日本の技術と演出力で磨かれたLEDのイルミネーション。2020年の東京五輪を見据え、世界市場への進出に期待が膨らむ【拡大】
いずれ海外へ輸出も
海外から導入されたイルミネーションは日本で進化を続けている。機能に潤いやにぎわい・楽しさを加えた光の演出が日本のイルミネーションの得意分野だ。「ただ明るいだけではダメ。日本人は細部まで気が配られた内容を好みます」と菅野さん。夜景評論家の丸々もとおさんが「日本人は絵の具で絵を描くように明かりを使う。花鳥風月というか、海外にはない繊細で情緒的な演出なんです」と補足してくれた。
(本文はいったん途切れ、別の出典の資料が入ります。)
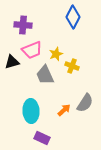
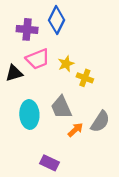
blue diamond: (73, 17) -> (57, 20), moved
gray trapezoid: (45, 75) -> (61, 107), moved
cyan ellipse: (31, 111) -> (29, 114), moved

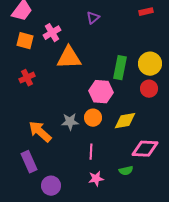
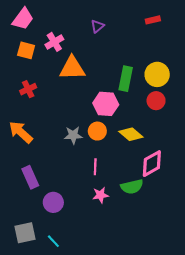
yellow diamond: (125, 121) -> (131, 134), turned 50
orange arrow: (40, 132) -> (21, 132), moved
pink diamond: (145, 149) -> (152, 164), turned -32
green semicircle: (126, 171) -> (132, 187), size x1.5

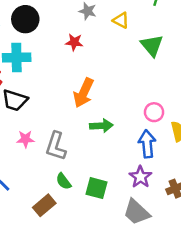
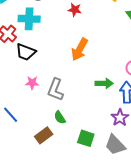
green arrow: (101, 126) -> (104, 83), moved
green square: (97, 188) -> (86, 138), moved

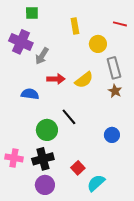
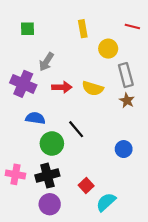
green square: (32, 13) -> (28, 29), moved
purple cross: (21, 42) -> (23, 84), moved
yellow semicircle: (84, 80) -> (93, 88), turned 54
blue semicircle: (30, 94) -> (35, 118), moved

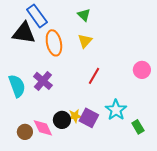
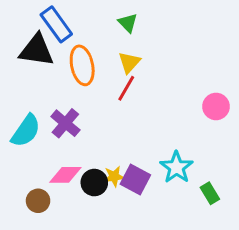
red line: (94, 76) -> (126, 88), moved
cyan semicircle: (17, 86) -> (26, 131), turned 55
pink diamond: (43, 128) -> (65, 175), moved, turned -65

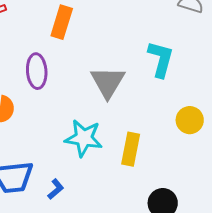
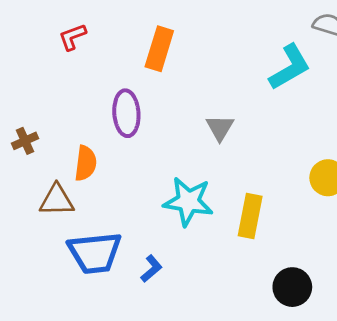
cyan L-shape: (161, 59) -> (290, 67), moved, turned 45
gray triangle: (108, 82) -> (220, 128), size x0.6

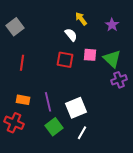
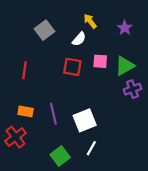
gray square: (15, 27) -> (44, 30), moved
white semicircle: (71, 35) -> (79, 39), turned 80
green triangle: (112, 59) -> (125, 66), turned 48
red cross: (14, 123) -> (15, 137), turned 30
green square: (54, 127) -> (60, 156), moved

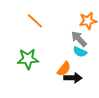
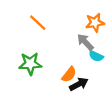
cyan semicircle: (80, 52) -> (96, 56), moved
black arrow: (73, 78) -> (79, 84), turned -30

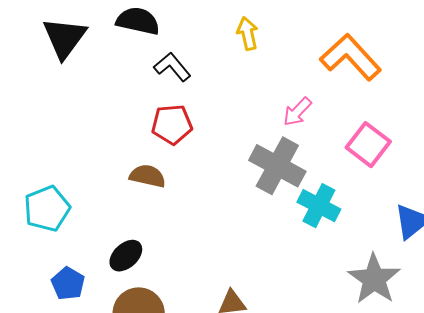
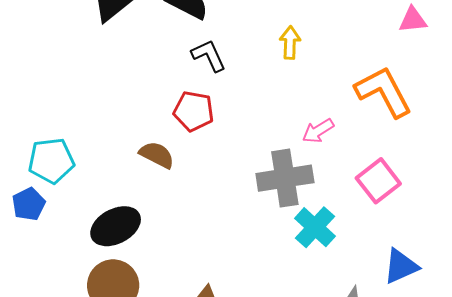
gray cross: (277, 166) -> (285, 178), turned 38
black ellipse: (126, 256) -> (116, 226), size x1.4
blue pentagon: (68, 283) -> (29, 204), moved

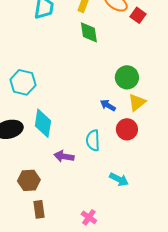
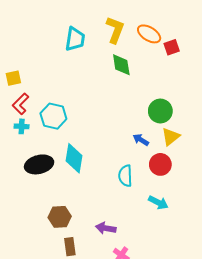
red square: (138, 15) -> (172, 47), turned 35
purple arrow: (64, 156) -> (106, 228), moved
cyan arrow: (119, 179) -> (158, 202), moved

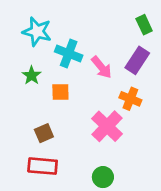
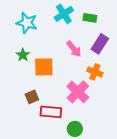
green rectangle: (144, 25) -> (90, 18), moved, turned -56
cyan cross: (69, 54) -> (64, 14), moved, turned 36
orange square: (60, 92) -> (44, 67), size x1.5
red rectangle: (43, 166) -> (51, 112), moved

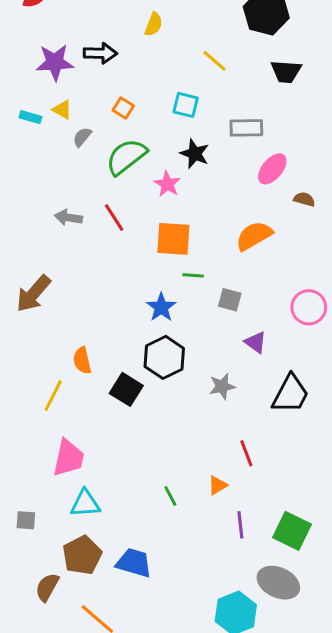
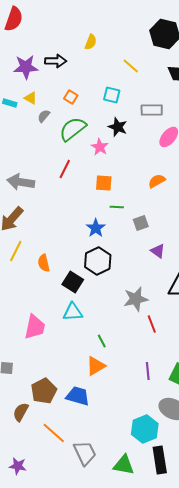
gray arrow: (68, 218) -> (21, 182), moved, size x1.5
red line: (114, 218) -> (65, 169), turned 60
orange semicircle: (254, 236) -> (157, 181), size x0.7
orange square: (173, 239) -> (104, 183), size x0.7
gray square: (230, 300) -> (141, 223), turned -35
gray star: (222, 386) -> (136, 299), moved, size x1.4
yellow line: (53, 396) -> (16, 251), moved
orange triangle: (218, 485) -> (96, 366), moved, size x1.5
green line: (170, 496) -> (102, 341), moved
cyan triangle: (85, 504) -> (73, 312), moved

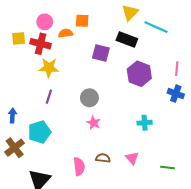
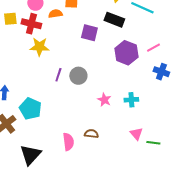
pink line: (177, 69) -> (153, 48), moved, turned 56
purple line: (49, 97) -> (58, 75), moved
pink star: (94, 123) -> (104, 100), moved
cyan pentagon: (40, 132) -> (30, 109), turned -30
pink triangle: (132, 158) -> (136, 134), moved

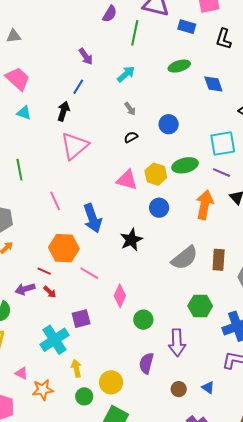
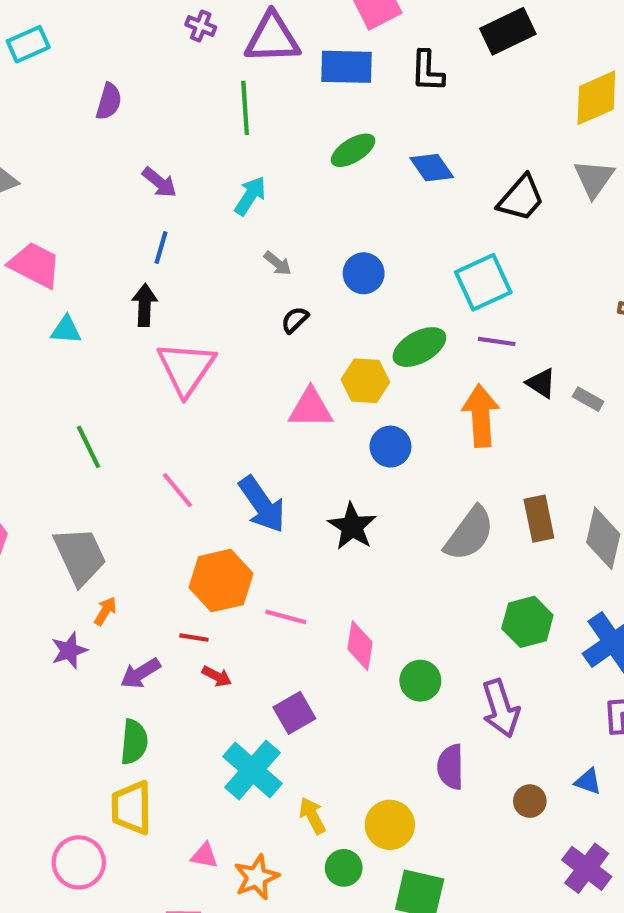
purple semicircle: (110, 14) -> (109, 101), moved
blue rectangle: (187, 27) -> (346, 67), size x1.4
purple arrow: (25, 289) -> (140, 673), moved

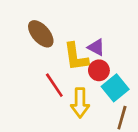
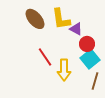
yellow L-shape: (76, 57) -> (61, 19), moved
red circle: (99, 70) -> (87, 44), moved

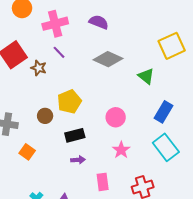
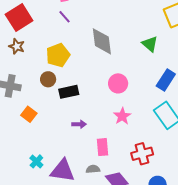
gray diamond: (108, 59) -> (102, 41), moved, turned 56
brown star: (39, 68) -> (17, 46), moved
yellow pentagon: (69, 102) -> (58, 55), moved
black rectangle: (75, 135) -> (69, 92), moved

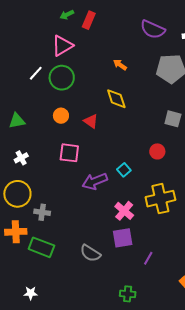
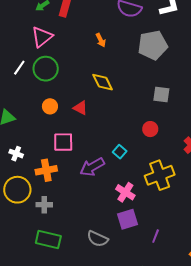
orange arrow: (120, 65) -> (101, 40), moved, turned -144
white cross: (21, 158) -> (16, 154), turned -32
orange cross: (16, 232) -> (46, 170), moved

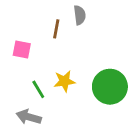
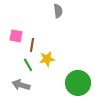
brown line: (56, 29) -> (32, 45), moved
green circle: (110, 87) -> (78, 83), moved

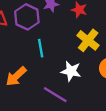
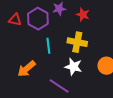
yellow cross: (88, 40) -> (77, 42), moved, turned -30

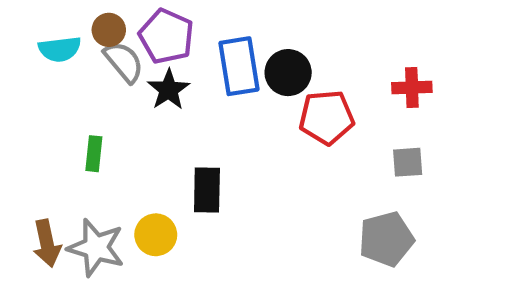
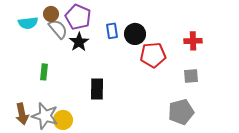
blue rectangle: (239, 66) -> (112, 31), size x0.6
yellow circle: (156, 235) -> (63, 120), moved

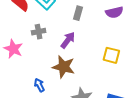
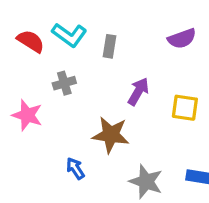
gray rectangle: (78, 13) -> (109, 46), moved
purple arrow: (68, 40) -> (138, 91), moved

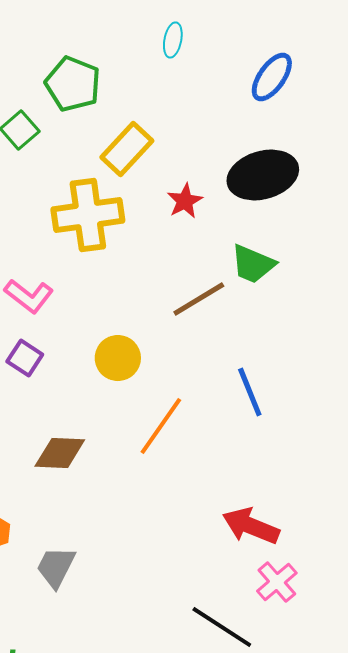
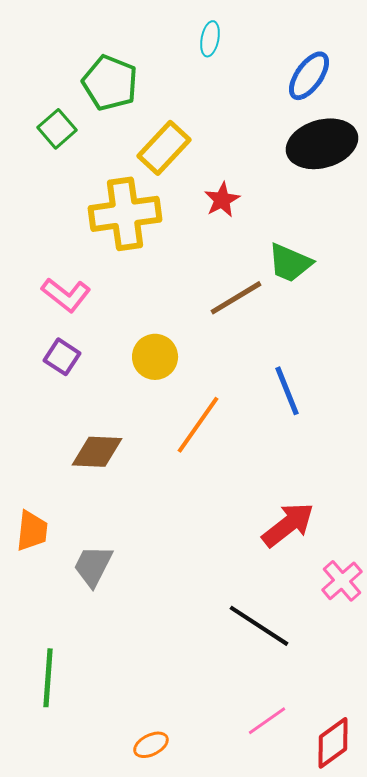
black ellipse: (263, 175) -> (322, 144), moved
red arrow: (251, 526) -> (288, 525), turned 120
pink cross: (277, 582) -> (342, 581), moved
裾野の広がりにつれ、このところ業界関係者から「なにも国内の施設だけに留まらない。場所さえあれば技術と人と商品を送り込み、そこでビジネスができるではないか」という声が出始めている。クルマや家電と同じように日本のイルミネーション技術や編集力も、いずれクールジャパンの有力コンテンツとして輸出が可能になるという見方だ。
「政府内で検討されているカジノの設置が日本でも可能になれば、周辺施設の飾り付けで日本のイルミネーション技術をアピールする場になる」「2020年東京五輪の演出も格好の売り込みの場になる」。業界内からは前向きな発言が聞こえてくる。